=== Section Start ===

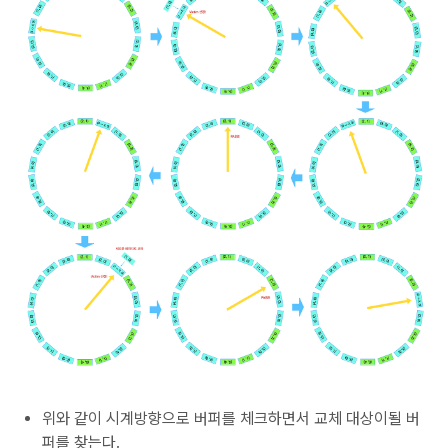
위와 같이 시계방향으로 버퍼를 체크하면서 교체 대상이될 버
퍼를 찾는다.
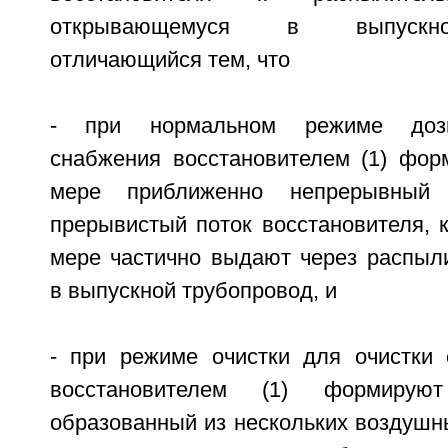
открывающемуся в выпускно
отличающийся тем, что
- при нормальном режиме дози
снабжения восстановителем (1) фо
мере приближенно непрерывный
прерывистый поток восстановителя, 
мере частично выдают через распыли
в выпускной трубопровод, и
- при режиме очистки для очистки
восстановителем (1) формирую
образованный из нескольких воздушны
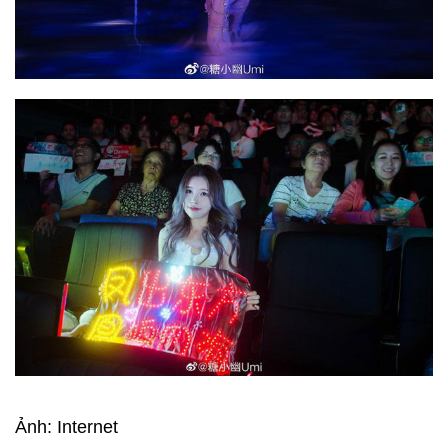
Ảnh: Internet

=== Section End ===

The answer must be every line of the entries that includes the word "режиме".

Task answer:
- при нормальном режиме дози
- при режиме очистки для очистки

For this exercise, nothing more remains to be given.